Since I have worked at Cheyenne Mountain Dental Center, I have worked with many women and men. Many of them have gum disease when they have no idea they have it. Periodontal disease is just about twice as common in men as in women. It is also about three times as likely for a person who smokes to suffer with gum disease than that of a non-smoker.
In gingivitis, the gums become red and swollen. They can bleed easily. Gingivitis is a mild form of gum disease. You can usually reverse it with daily brushing and flossing and regular cleanings by a dentist or dental hygienist. Untreated gingivitis can lead to periodontitis. If you have periodontitis, the gums pull away from the teeth and form pockets that become infected. If not treated, the bones, gums and connective tissue that support the teeth are destroyed. This is called Periodontal Disease.
While women tend to take better care of their oral health than men do, women’s oral health is not markedly better than men’s. This is because hormonal fluctuations throughout a woman’s life can affect many tissues, including gum tissue. Because periodontal disease is often a “silent” disease, many women do not realize they have it until it reaches an advanced state.
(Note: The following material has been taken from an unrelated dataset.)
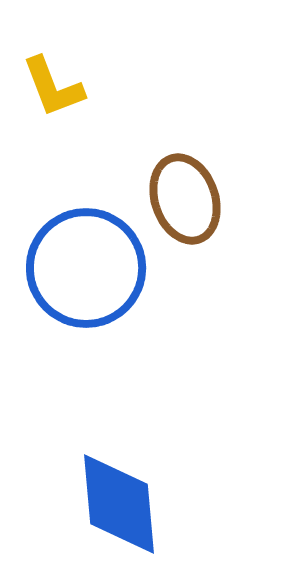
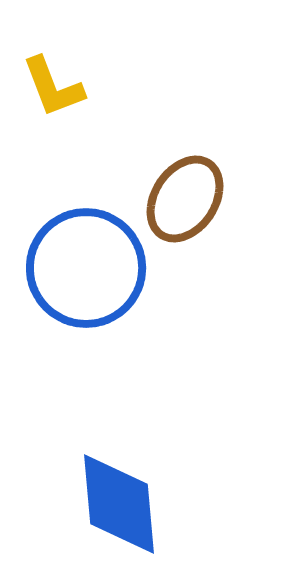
brown ellipse: rotated 52 degrees clockwise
However, at each stage of your life, you can take steps to protect your oral health. A couple of things that can increase gum disease are Menopause, Puberty, Pregnancy and Menstruation. All of these effects can range from red swollen gums to tenderness and bleeding
- In Puberty, the sex hormone level (Estrogen) is increased which will increase the blood flow toward your gums which can cause more sensitivity to the gums because of the hormone level.
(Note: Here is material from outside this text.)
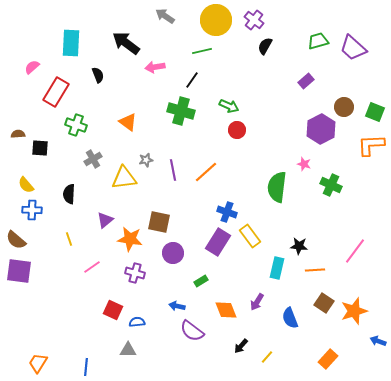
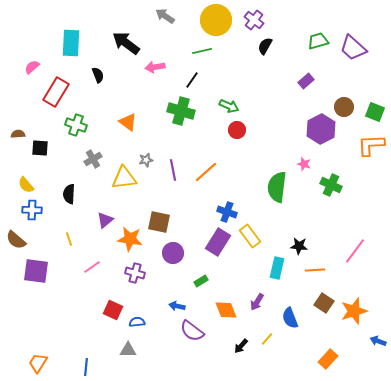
purple square at (19, 271): moved 17 px right
yellow line at (267, 357): moved 18 px up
- In Menstruation, you have more of a increase of sensitive gums which cause bleeding, swollen or red gums.
- Pregnant women also have more of a chance of pregnancy gingivitis because of very high estrogen levels. i.e.: Bleeding, swollen or red gums
- Women who are experiencing menopause are more prone to mouth dryness, different tastes in the mouth and pain in the gum tissue.
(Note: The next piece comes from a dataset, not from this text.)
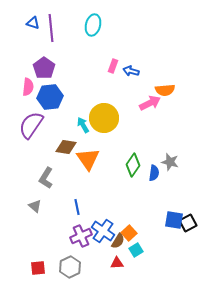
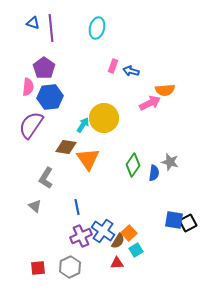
cyan ellipse: moved 4 px right, 3 px down
cyan arrow: rotated 63 degrees clockwise
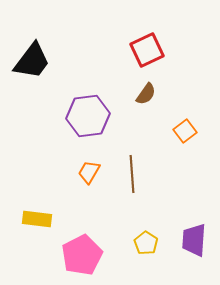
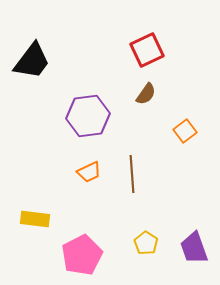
orange trapezoid: rotated 145 degrees counterclockwise
yellow rectangle: moved 2 px left
purple trapezoid: moved 8 px down; rotated 24 degrees counterclockwise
Careful periodontal monitoring and excellent oral hygiene is especially important for women who may be noticing changes in their mouths during times of hormonal fluctuation. To help ensure good oral (and overall) health, be sure to:
- Visit your dentist at least twice a year. Healthy Gums leads to Healthy Bone in the mouth, so the same if you don’t take care of them, Unhealthy Gums lead to Unhealthy Bone which will eventually lead to bone loss.
If you are experiencing any of these problems, you need to visit your dentist before it gets worse.
Signs of Periodontal Disease:
- Bleeding gums during brushing
- Red, swollen or tender gums
- Gums that have pulled away from the teeth
- Persistent bad breath
- Pus between the teeth and gums
- Loose or separating teeth
- A change in the way your teeth fit together when you bite
- A change in the fit of your dentures
There’s nothing worse than your teeth falling out or having to get your teeth removed because of gum disease and bone loss. A study published in the January 1999 issue of the Journal of Periodontology reports that at least 23 percent of women ages 30 to 54 have periodontitis (an advanced state of periodontal disease in which there is active destruction of the periodontal supporting tissues). And, 44 percent of women ages 55 to 90 who still have their teeth have periodontitis.